Cash outflows from operating activities consisted primarily of winding down
operations and liquidating the assets in both years.  For the nine months ended
December 31, 1995 the cash inflow from investing activities reflects the sales
of Flextronics International Ltd. shares and liquidation of the marketable
securities.  For the nine months ended December 31, 1994 the cash inflow from
investing activities reflects the sales of Flextronics International Ltd.
shares, net of exercise of option from Flextronics International Ltd.

The Company's balance sheet at December 31, 1995 shows a shareholders' equity of
$4,901,000.  The Flextronics International Ltd. shares owned by the Company are
carried on the financial statements at $4,691,000 which is the aggregate fair
value of such shares based on the closing market price on NASDAQ on December 30,
1995 of $30.00 per share reduced for the significant restrictions on transfer.
(See Note 2 to financial statements.)

The Company has cash at December 31, 1995 of $2,722,000.  Such  cash, after
payment of the January 4, 1996 $.23 per share liquidating dividend of
$2,135,000, should be sufficient to complete an orderly liquidation.

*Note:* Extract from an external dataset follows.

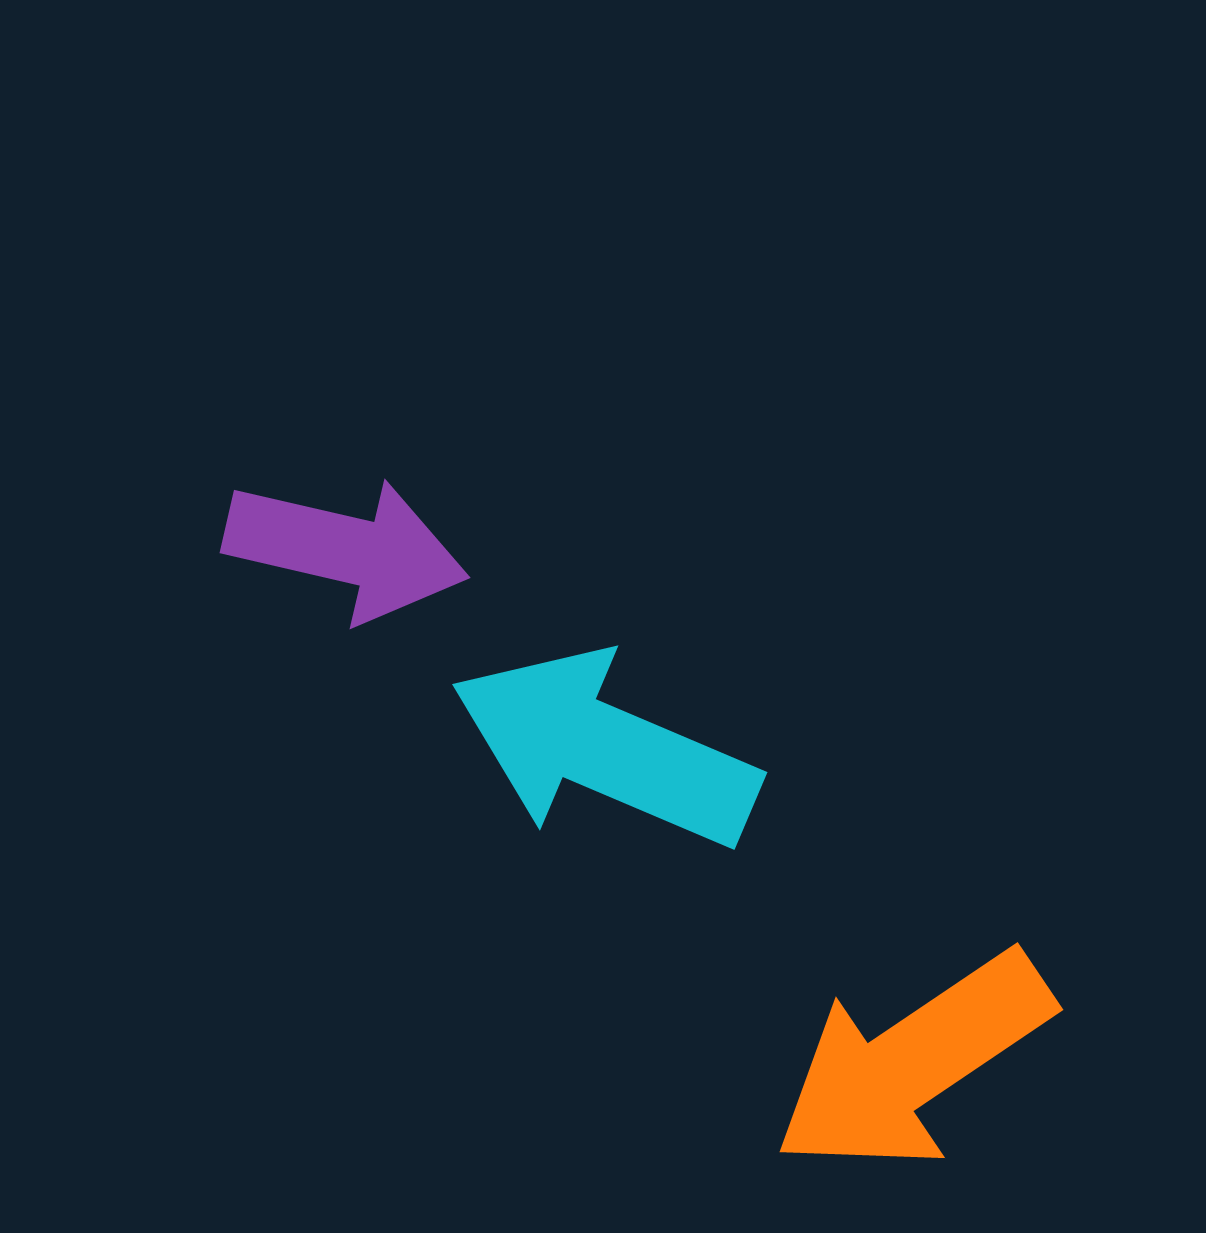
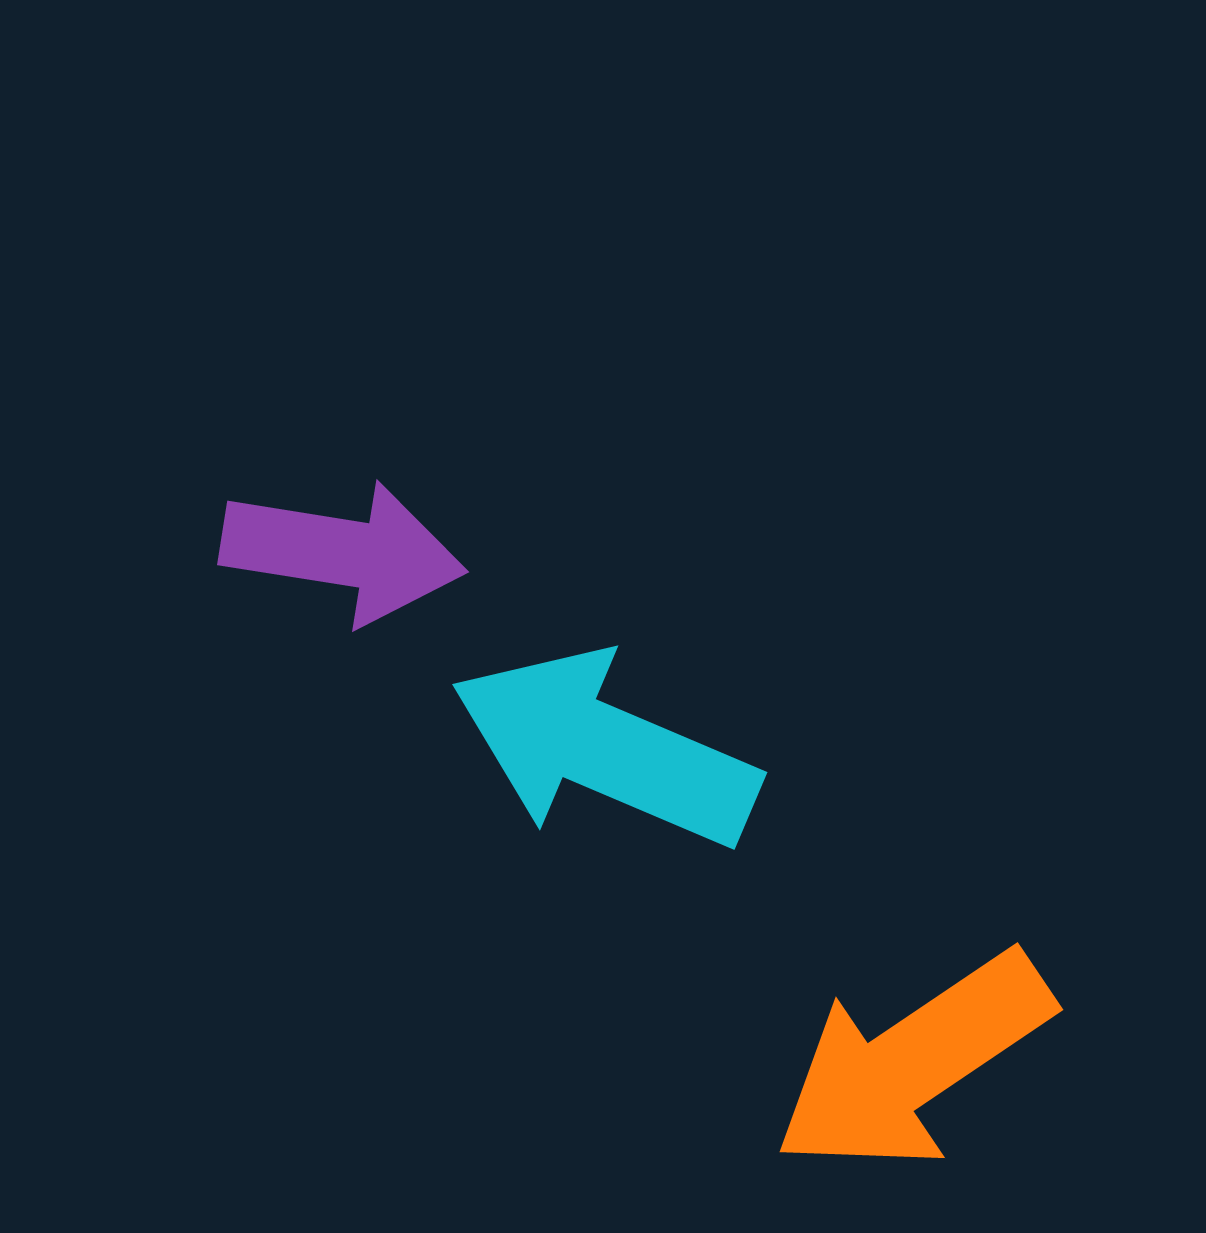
purple arrow: moved 3 px left, 3 px down; rotated 4 degrees counterclockwise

The timing for the Company to complete the liquidation is dependent upon its
ability to obtain the necessary regulatory clearances and eliminate the
remaining restrictions on the disposition of assets.  The amount of the
liquidating distributions is primarily dependent on the performance of
Flextronics International Ltd. and the Company's ability to dispose of its
remaining assets and obligations.

                                       8

 
SIGNATURES


Pursuant to the requirements of the Securities Exchange Act of 1934, the
registrant has duly caused this report to be signed on its behalf by the
undersigned thereunder duly authorized.

                                  FI LIQUIDATING COMPANY, INC.
                                  (Registrant)


Date:  February 14, 1996             By: /s/John C. Roberts
                                         ------------------
                                         John C. Roberts
                                         President, Chief Executive
                                         Officer (Principal
                                         Executive Officer)


Date:  February 14, 1996
                                     By: /s/Michael R. Ramelot
                                         ---------------------
                                         Michael R. Ramelot
                                         Chief Financial Officer
                                         (Principal Financial
                                         Officer)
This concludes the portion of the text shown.